1. O José Marçal Wang de Ferraz de Carvalho, ou apenas José Ferraz de Carvalho é um camarada da diáspora lusófona: ex-Fur Mil, Op E Esp, CART 1746, e QG/CTIG Xime e Bissau, 1968/70); radicado em Austin, Texas, EUA, desde meados de 1970; tem duas dezenas de referências no nosso blogue; faz parte da Tabanca Grande desde 19 de novembro de 2011; é autor da série "Se bem me lembro... O baú de memórias do Zé Ferraz", de que se publicaram 13 postes, de novembro a dezembro de 2011. Ainda há tempos nos contactou, espero que continue a seguir o nosso blogue.
É um homem com um especial sentido de humor como se comprova com esta "história pícara" de uma ida noturna ao Pilão, com um amigo do peito (e de farras). Ele chamou-lhe um "acidente" (*)... Eu acho que é um eufemismo... E mais: uma parábola sobre a nossa guerra... Na altura, escrevi o seguinte comentário:
(...) Quer se goste ou não, o Pilão fazia parte do "anedotário" e do "imaginário" do Zé Tuga...
Pergunto-me: como é que tu, 40 anos depois, te foste lembrar desse "acidente", associado à "friday night fever" (febre de sexta feira à noite) ?...
Sim, porque no Pilão, no nosso tempo, todos os dias da semana eram de "febre de sexta-feira à noite", de segunda a domingo, sobretudo para os "desenfiados" do mato como o teu amigo A.T....
Confesso, sem qualquer pinga de pudor, que ri sozinho que nem um perdido ao editar o teu poste... Tens um piadão a contar esta cena (caricata) e ao descreveres o infortunado mas pimpão do teu amigo como "o maestro do cagalhão"...

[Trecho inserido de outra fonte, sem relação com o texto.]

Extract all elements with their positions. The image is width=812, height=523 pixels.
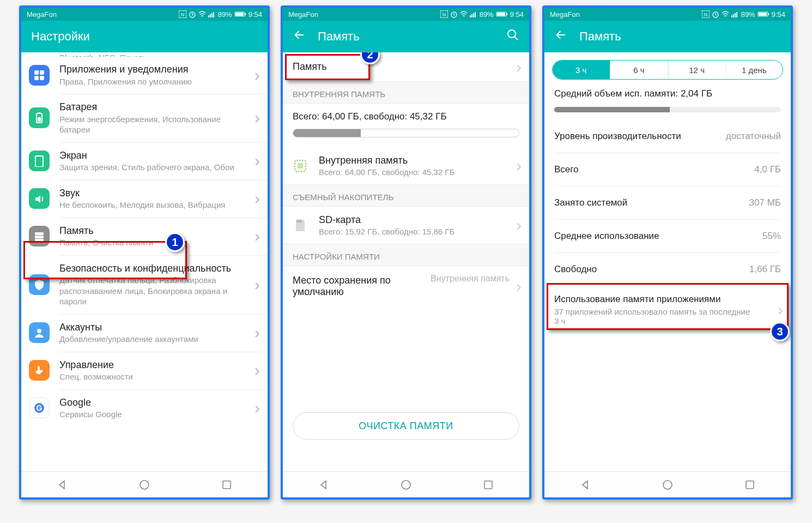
shield-icon — [29, 274, 50, 295]
google-icon — [29, 398, 50, 418]
nav-back-icon[interactable] — [579, 479, 591, 491]
free-row: Свободно1,66 ГБ — [544, 253, 791, 286]
avg-use-row: Среднее использование55% — [544, 220, 791, 253]
nfc-icon — [440, 10, 448, 18]
nav-home-icon[interactable] — [138, 479, 150, 491]
nav-recent-icon[interactable] — [221, 479, 233, 491]
item-title: Приложения и уведомления — [59, 63, 243, 76]
wifi-icon — [722, 10, 729, 18]
memory-bar — [554, 107, 781, 112]
back-button[interactable] — [293, 28, 306, 45]
screen-memory: MegaFon 89% 9:54 Память 3 ч 6 ч 12 ч 1 д… — [542, 5, 793, 500]
alarm-icon — [712, 10, 719, 18]
storage-bar — [293, 129, 519, 137]
page-title: Настройки — [31, 29, 258, 44]
page-title: Память — [318, 29, 494, 44]
settings-item-apps[interactable]: Приложения и уведомленияПрава, Приложени… — [21, 57, 268, 94]
badge-3: 3 — [770, 322, 790, 341]
memory-bar-fill — [554, 107, 670, 112]
chip-icon — [290, 156, 310, 176]
wifi-icon — [460, 10, 468, 18]
app-bar: Настройки — [21, 21, 268, 52]
perf-level-row: Уровень производительностидостаточный — [544, 120, 791, 153]
battery-icon — [29, 107, 50, 128]
apps-memory-row[interactable]: Использование памяти приложениями 37 при… — [544, 286, 791, 333]
nav-home-icon[interactable] — [662, 479, 674, 491]
storage-bar-fill — [293, 129, 361, 137]
status-bar: MegaFon 89% 9:54 — [544, 8, 791, 21]
total-row: Всего4,0 ГБ — [544, 153, 791, 186]
account-icon — [29, 322, 50, 343]
tab-6h[interactable]: 6 ч — [610, 61, 668, 79]
nav-bar — [21, 471, 268, 497]
settings-item-sound[interactable]: ЗвукНе беспокоить, Мелодия вызова, Вибра… — [21, 181, 268, 218]
battery-icon — [758, 10, 769, 18]
status-bar: MegaFon 89% 9:54 — [283, 8, 529, 21]
nfc-icon — [179, 10, 186, 18]
nav-back-icon[interactable] — [56, 479, 68, 491]
settings-item-storage[interactable]: ПамятьПамять, Очистка памяти — [21, 218, 268, 255]
settings-list[interactable]: Bluetooth, NFC, Печать Приложения и увед… — [21, 52, 268, 471]
tab-12h[interactable]: 12 ч — [668, 61, 726, 79]
status-bar: MegaFon 89% 9:54 — [21, 8, 268, 21]
storage-summary: Всего: 64,00 ГБ, свободно: 45,32 ГБ — [283, 104, 529, 147]
default-location-row[interactable]: Место сохранения по умолчанию Внутренняя… — [283, 266, 529, 306]
status-icons: 89% 9:54 — [179, 10, 262, 19]
search-icon — [506, 28, 519, 41]
cutoff-row: Bluetooth, NFC, Печать — [21, 52, 268, 57]
page-title: Память — [579, 29, 781, 44]
settings-item-display[interactable]: ЭкранЗащита зрения, Стиль рабочего экран… — [21, 143, 268, 180]
time-tabs: 3 ч 6 ч 12 ч 1 день — [552, 60, 783, 80]
settings-item-google[interactable]: GoogleСервисы Google — [21, 390, 268, 427]
ram-row[interactable]: Память — [283, 52, 529, 81]
battery-pct: 89% — [218, 10, 232, 19]
nav-recent-icon[interactable] — [744, 479, 756, 491]
nav-back-icon[interactable] — [318, 479, 330, 491]
nfc-icon — [702, 10, 710, 18]
nav-bar — [544, 471, 791, 497]
battery-icon — [234, 10, 246, 18]
section-settings: НАСТРОЙКИ ПАМЯТИ — [283, 244, 529, 266]
carrier-label: MegaFon — [27, 10, 57, 19]
settings-item-battery[interactable]: БатареяРежим энергосбережения, Использов… — [21, 94, 268, 142]
sound-icon — [29, 188, 50, 209]
storage-content[interactable]: Память ВНУТРЕННЯЯ ПАМЯТЬ Всего: 64,00 ГБ… — [283, 52, 529, 471]
screen-settings: MegaFon 89% 9:54 Настройки Bluetooth, NF… — [19, 5, 270, 500]
section-removable: СЪЕМНЫЙ НАКОПИТЕЛЬ — [283, 184, 529, 207]
clock: 9:54 — [249, 10, 262, 19]
back-arrow-icon — [554, 28, 567, 41]
app-bar: Память — [544, 21, 791, 52]
app-bar: Память — [283, 21, 529, 52]
tab-3h[interactable]: 3 ч — [553, 61, 610, 79]
clean-storage-button[interactable]: ОЧИСТКА ПАМЯТИ — [293, 412, 519, 440]
back-arrow-icon — [293, 28, 306, 41]
nav-bar — [283, 471, 529, 497]
item-sub: Права, Приложения по умолчанию — [59, 76, 243, 87]
back-button[interactable] — [554, 28, 567, 45]
battery-icon — [496, 10, 508, 18]
signal-icon — [731, 10, 739, 18]
svg-point-30 — [508, 30, 516, 38]
sd-card-row[interactable]: SD-картаВсего: 15,92 ГБ, свободно: 15,86… — [283, 207, 529, 244]
alarm-icon — [189, 10, 196, 18]
section-internal: ВНУТРЕННЯЯ ПАМЯТЬ — [283, 81, 529, 104]
system-row: Занято системой307 МБ — [544, 187, 791, 219]
nav-home-icon[interactable] — [400, 479, 412, 491]
badge-1: 1 — [165, 232, 185, 252]
wifi-icon — [198, 10, 206, 18]
alarm-icon — [450, 10, 458, 18]
settings-item-security[interactable]: Безопасность и конфиденциальностьДатчик … — [21, 256, 268, 314]
nav-recent-icon[interactable] — [482, 479, 494, 491]
display-icon — [29, 151, 50, 171]
internal-storage-row[interactable]: Внутренняя памятьВсего: 64,00 ГБ, свобод… — [283, 147, 529, 184]
settings-item-accessibility[interactable]: УправлениеСпец. возможности — [21, 352, 268, 389]
summary-text: Всего: 64,00 ГБ, свободно: 45,32 ГБ — [293, 111, 519, 122]
tab-1d[interactable]: 1 день — [726, 61, 783, 79]
signal-icon — [470, 10, 477, 18]
storage-icon — [29, 226, 50, 247]
search-button[interactable] — [506, 28, 519, 45]
hand-icon — [29, 360, 50, 381]
settings-item-accounts[interactable]: АккаунтыДобавление/управление аккаунтами — [21, 315, 268, 352]
avg-memory-label: Средний объем исп. памяти: 2,04 ГБ — [544, 80, 791, 101]
memory-content[interactable]: 3 ч 6 ч 12 ч 1 день Средний объем исп. п… — [544, 52, 791, 471]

Podemos discutir por é que os seres humanos têm uma especial temdência para se rirem do ridículo, do grotesco, do burlesco, do pícaro, do caricato... A tua "pequena história", que nada tem de heróico, ajuda a compreender a necessidade que nós, os operacionais, a malta que vinha do mato, tínhamos de "humanizar" o nosso absurdo quotidiano e de mantermos algumas das rotinas que nos prendiam ao fio da vida...
Como diria um sisudo académico que eu conheço, isto dava uma tese de doutoramento... se a academia portuguesa tivesse um bocadinho do teu "sense of humor"...
Luis Graça sábado, 26 de novembro de 2011 às 21:01:00 WET
Luis Graça sábado, 26 de novembro de 2011 às 21:01:00 WET
Humor de caserna > Ir às meninas ao Pilão, todo pipi, de calça e camisinha branca e pingalim debaixo do braço... Mas o terreno estava "minado"...
por José Ferraz de Carvalho (Austin, Texas)
Um dos meus amigos fixes desse tempo era um furriel miliciano, destacado no Cacheu, que sempre que conseguia, desenfiava-se e aparecia em Bissau, quase sempre de madrugada.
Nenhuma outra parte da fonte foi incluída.